* **Task statement**
The reply should be an exact repeat of the listing, with no pictures in it.

* **Source information**
BEGIN
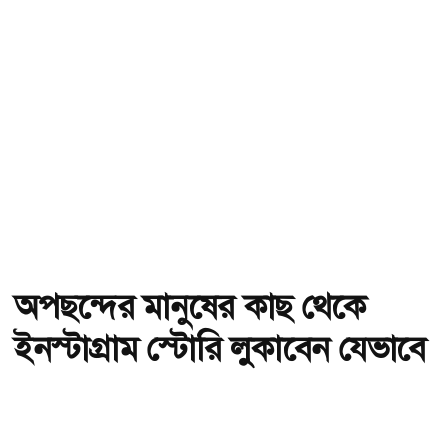
অপছন্দের মানুষের কাছ থেকে
ইনস্টাগ্রাম স্টোরি লুকাবেন যেভাবে
অ-
অ+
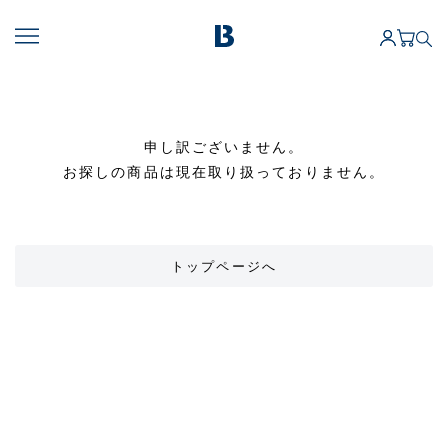
申し訳ございません。
お探しの商品は現在取り扱っておりません。
トップページへ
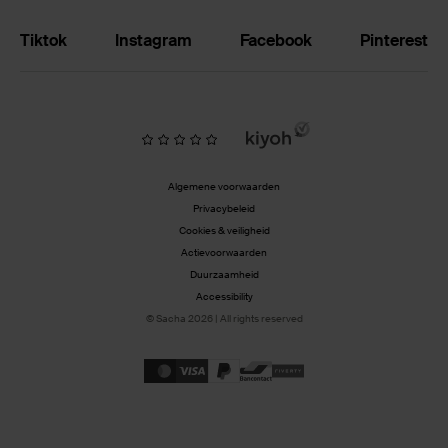
Tiktok
Instagram
Facebook
Pinterest
Algemene voorwaarden
Privacybeleid
Cookies & veiligheid
Actievoorwaarden
Duurzaamheid
Accessibility
© Sacha 2026 | All rights reserved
END
* **Answer to this task**
অপছন্দের মানুষের কাছ থেকে
ইনস্টাগ্রাম স্টোরি লুকাবেন যেভাবে
অ-
অ+
申し訳ございません。
お探しの商品は現在取り扱っておりません。
トップページへ
Tiktok
Instagram
Facebook
Pinterest
Algemene voorwaarden
Privacybeleid
Cookies & veiligheid
Actievoorwaarden
Duurzaamheid
Accessibility
© Sacha 2026 | All rights reserved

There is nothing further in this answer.